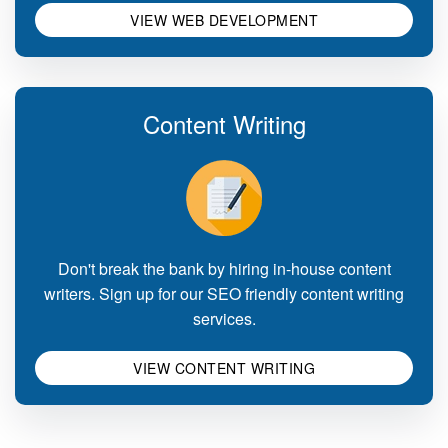
VIEW WEB DEVELOPMENT
Content Writing
Don't break the bank by hiring in-house content
writers. Sign up for our SEO friendly content writing
services.
VIEW CONTENT WRITING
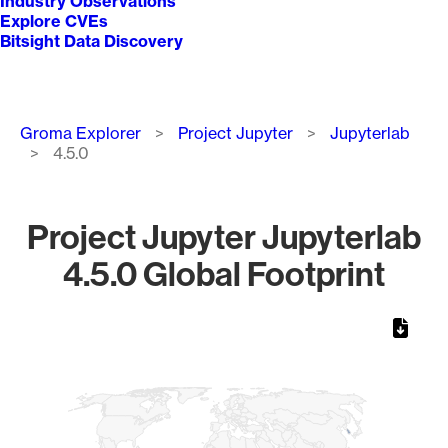
Industry Observations
Explore CVEs
Bitsight Data Discovery
Breadcrumb
Groma Explorer
Project Jupyter
Jupyterlab
4.5.0
Project Jupyter Jupyterlab
4.5.0 Global Footprint
Chart
Map of World, medium resolution with 1 data series.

+===+

Could the entries above be retyped exactly, with the pictures left out?

**Solution below:**
VIEW WEB DEVELOPMENT
Content Writing
Don't break the bank by hiring in-house content
writers. Sign up for our SEO friendly content writing
services.
VIEW CONTENT WRITING
Industry Observations
Explore CVEs
Bitsight Data Discovery
Breadcrumb
Groma Explorer
Project Jupyter
Jupyterlab
4.5.0
Project Jupyter Jupyterlab
4.5.0 Global Footprint
Chart
Map of World, medium resolution with 1 data series.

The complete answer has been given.